Does it still amaze you that radio works?

Discussion in 'Wireless & RF Design' started by KL7AJ, Dec 23, 2015.

  1. KL7AJ

    Thread Starter AAC Fanatic!

    Nov 4, 2008
    2,040
    287
    An S-9 H.F. signal arriving at the input terminals of a shortwave receiver has on the order of 25 PICOWATTS of power. Down at the noise threshold, the signal is on the order of a few dozen FEMTOWATTS.

    After half a century I am still intrigued by the fact that you can slosh a few electrons up and down a coat hanger and be heard thousands of miles away. If this still doesn't amaze you, you have no soul.

    Eric
     
  2. MaxHeadRoom

    Expert

    Jul 18, 2013
    10,544
    2,369
    Another amazing feat is the capability of a Satellite station that can keep in sync with my Dish!.
    On the other end of the spectrum was Rugby Radio, conceived in 1910 to transmit to anywhere in the British Empire and later to communicate with a submarine a couple of fathoms anywhere under water.
    The normal working voltage of the aerial was 165,000 volts r.m.s. and the current at the base of the aerial was about 750 amps. The earth system consisted of an open network containing about 120 miles of copper wire buried a few inches in the ground and occupying a space of 1600 feet wide under the length of the aerial.:cool:
    Max.
     
  3. nsaspook

    AAC Fanatic!

    Aug 27, 2009
    2,908
    2,168
    Lost my soul a long time ago.:)
     
    absf likes this.
  4. Willen

    Member

    Nov 13, 2015
    138
    12
    It feels like I have multiple souls, every part and everything related to electronics amazes me horribly! :)
     
    atferrari likes this.
  5. GopherT

    AAC Fanatic!

    Nov 23, 2012
    6,045
    3,811

    Could you calculate the wattage of the signal coming from the Rosetta spaceship flying next to the comet for the past 13 months.

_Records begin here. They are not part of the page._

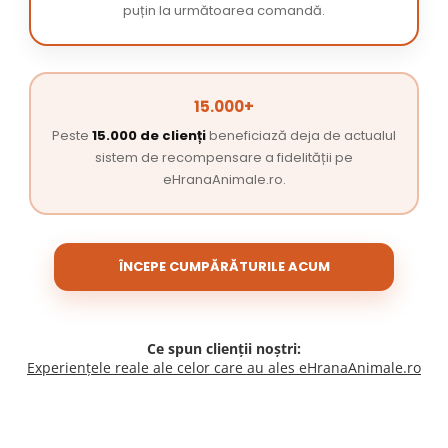
puțin la următoarea comandă.
15.000+
Peste
15.000 de clienți
beneficiază deja de actualul
sistem de recompensare a fidelității pe
eHranaAnimale.ro.
ÎNCEPE CUMPĂRĂTURILE ACUM
Ce spun clienții noștri:
Experiențele reale ale celor care au ales eHranaAnimale.ro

    http://www.space.com/27697-rosetta-comet-landing-full-coverage.html
     
  6. nsaspook

    AAC Fanatic!

    Aug 27, 2009
    2,908
    2,168
    http://blogs.esa.int/rosetta/2014/08/05/tracking-the-spacecraft-following-a-comet/
    What amazes me is not radio but how our radio signals are so distinctly human in their nature that we can resolve them from naturally generated signals at levels below the noise level. Our signals are differ from most natural signals by being neither random or regular. The generation of deterministic signals with changing patterns is the sign of intelligent communication. When we want to hide our radio signals we mimic nature with deterministic randomness that looks like noise unless you have the key, So maybe what we think is space radio noise is intelligent communication between beings, we just lack the proper key to decode it.
     
    Last edited: Dec 30, 2015
    sailorjoe likes this.
  7. BR-549

    Well-Known Member

    Sep 22, 2013
    1,987
    388
    That's find for secure signals, but what about a beacon. How do you get someones attention?

    You broadcast on an unnatural frequency. Right smack dab between the 1st and 2nd energy levels of the H atom. Any intelligent life will investigate that.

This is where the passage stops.